Tactical Alert: Five targets detected.

Muscular mass exceeds Beta instance block threshold.

Recommendation: Avoid direct combat. Calculate optimal escape route.

"No," Delta thought.

He closed his eyes.

He disabled pure Cognitive Acceleration.

Instead of predicting the future with mathematics, he did what Ryuu had demanded.

He listened.

He listened to the wind of the Dungeon.

He smelled the beasts.

He felt the cold sweat running down his back.

And he felt the real, piercing fear that if he made a mistake, he would die.

He let that fear flow into his daggers.

The first Silverback leapt.

Delta did not perform a perfect geometric dodge.
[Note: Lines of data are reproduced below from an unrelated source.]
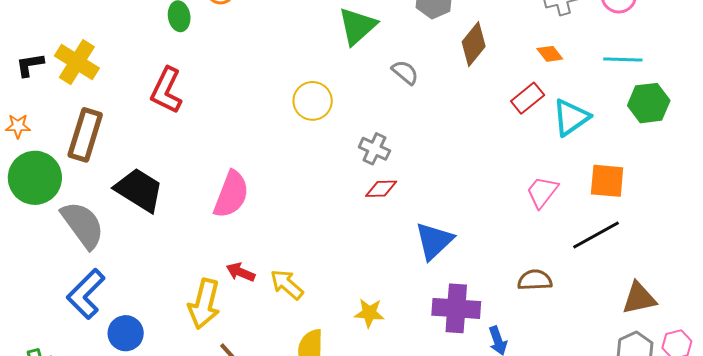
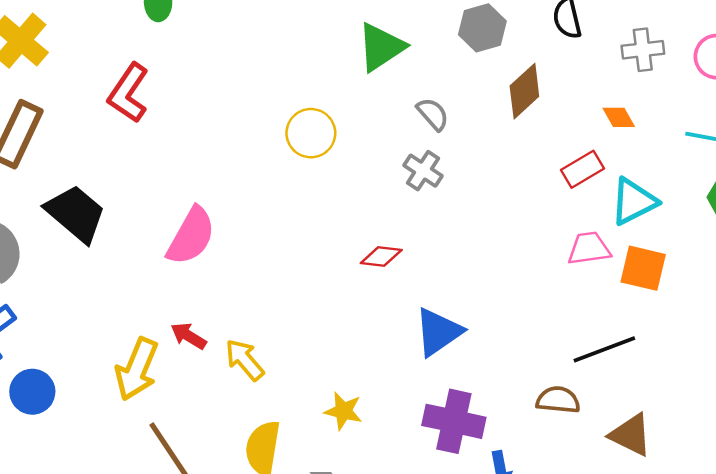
gray cross: (374, 149) -> (423, 171), moved
orange square: (607, 181) -> (643, 268), moved
pink trapezoid: (542, 192) -> (589, 248), moved, turned 36
black line: (596, 235) -> (604, 349), moved
brown triangle: (639, 298) -> (631, 435), moved, turned 30

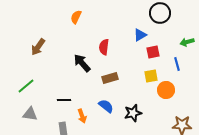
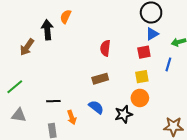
blue triangle: (140, 35) -> (152, 34), moved
red semicircle: (104, 47) -> (105, 48), moved
black arrow: (82, 63) -> (47, 30), moved, turned 36
blue line: (177, 64) -> (168, 64), turned 32
orange circle: (166, 90) -> (140, 98), moved

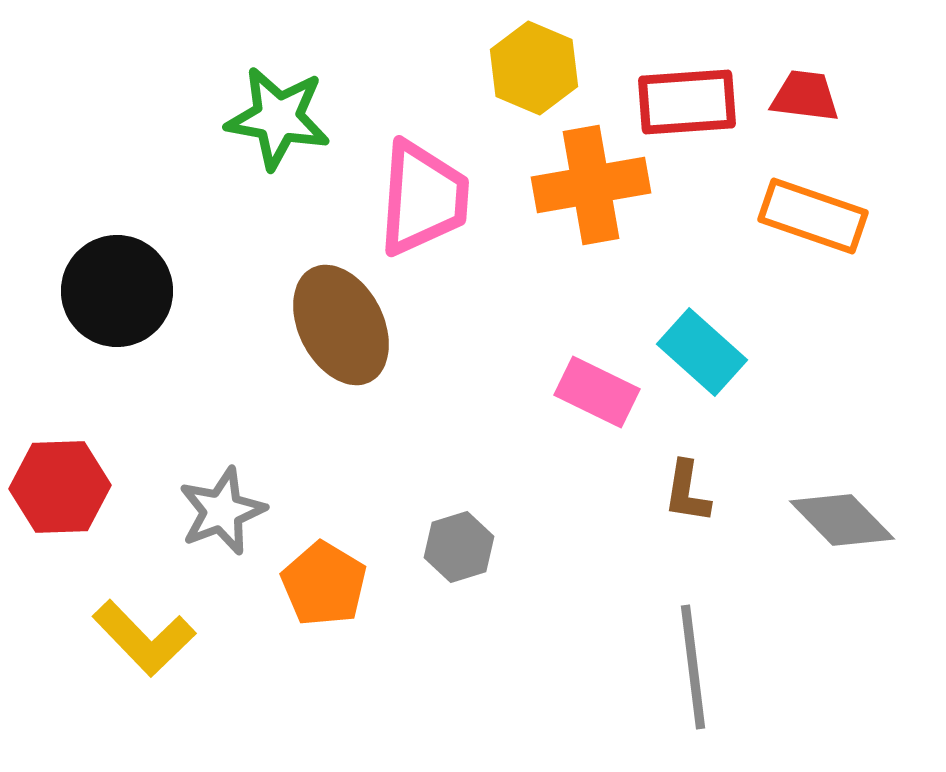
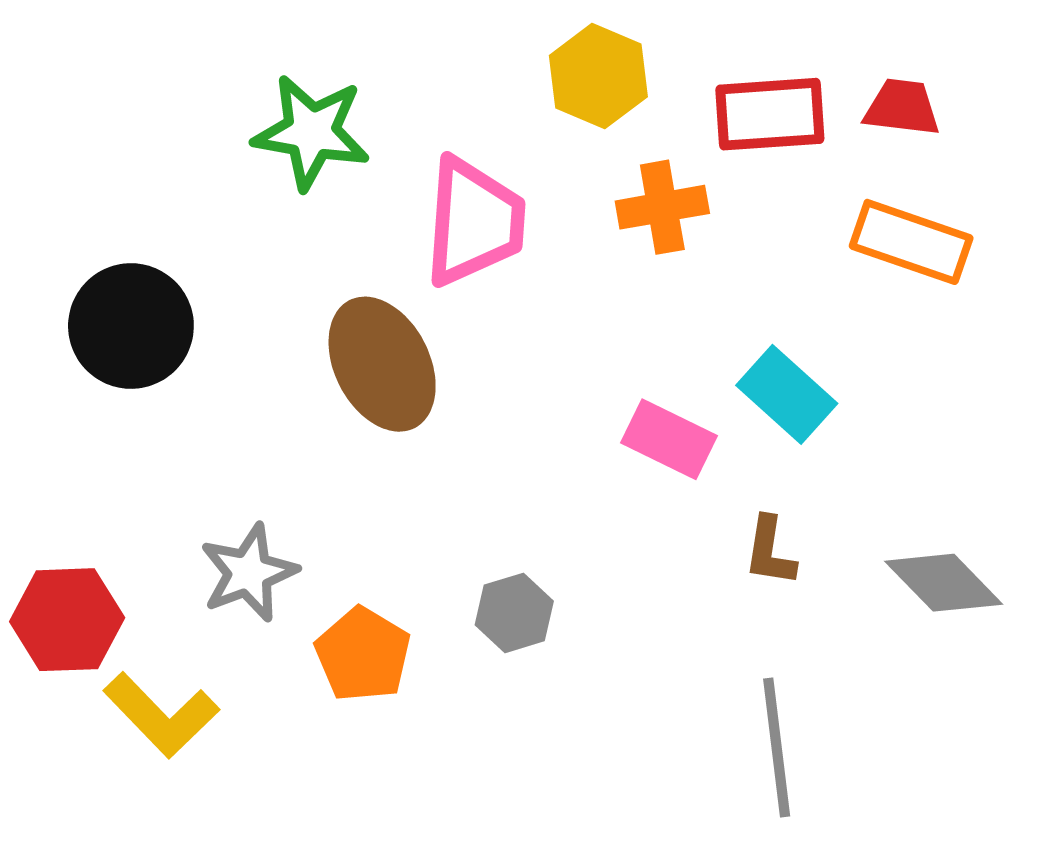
orange cross: (591, 185) -> (662, 207), size x0.7
red hexagon: (60, 487) -> (67, 620), moved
He used Takemikazuchi's water philosophy and Ryuu's forest flow.

His body moved with a desperate but beautiful fluidity.

Instead of stopping at a safe point, he slid beneath the beast's arm. Eta's Observation Haki did not act as a numerical radar now—it became a heat-like sensation guiding him toward the monkey's killing intent.

Delta's dagger arced upward.

Driven by fear.

By adrenaline.

The blade cut deeply into the monster's flesh.

Hot blood splattered across Delta's face.

He did not stop.

The other four attacked simultaneously.

Delta danced among them.

His movements were less polished than before, less "perfect," but infinitely more dangerous. There was latency. There was friction.

But behind every motion was an overwhelming will to survive.

He used Eta's supersonic kicks without tearing his muscles apart—not by forcing them mechanically, but by letting survival instinct trigger the neural signals organically.

He used Gamma's breathing to turn terror into pure oxygen.

The battle lasted ten minutes.

It was a hell of flesh, claws, and steel.

When the last Silverback collapsed and dissolved into dust—leaving behind a magic crystal the size of a fist—Delta fell to the ground.

He was covered in blood, bruises, and shallow cuts.

His breathing was chaotic.

Every fiber of his body hurt.

But for the first time in his life as an avatar—

Delta smiled.

A genuine smile.

Exhausted.

Human.

At that moment, his back burned with searing heat.

The Falna was rewriting the matrix of his soul.

The experience was not merely killing monsters—it was the emotional assimilation of battle.

Excelia surged violently, breaking the limits of Level 1.

In the Central Nexus, the Unified Energy diagram flared with blinding intensity.

System Update (Sage Core):

The vessel has been expanded.

Base statistics increased exponentially.

Physiological stress threshold for all avatars increased by 400%.

Far away, in a frozen wasteland, Gamma felt the change. His shattered leg stopped throbbing in agony as his cells regenerated at absurd speed thanks to the expanded spiritual vessel.

In the Marine headquarters, Eta felt his bones grow denser, the Rokushiki no longer a lethal risk.

In Konoha, Epsilon's chakra channels widened suddenly, allowing him to channel fire and lightning without burning his meridians.

The Architect was not winning because he was an omniscient AI.

He was winning because his avatars were learning—through blood and severe teachers—what it truly meant to be alive.

In the shadows of the Dungeon, Delta picked up the crystals and looked toward the ascending staircase.

He had a meeting at The Hostess of Fertility.

And he knew Ryuu would examine every one of his new cuts with that gaze of hers—so critical, yet strangely protective.

For the first time, Delta was not calculating how to answer her.

He was simply looking forward to seeing her.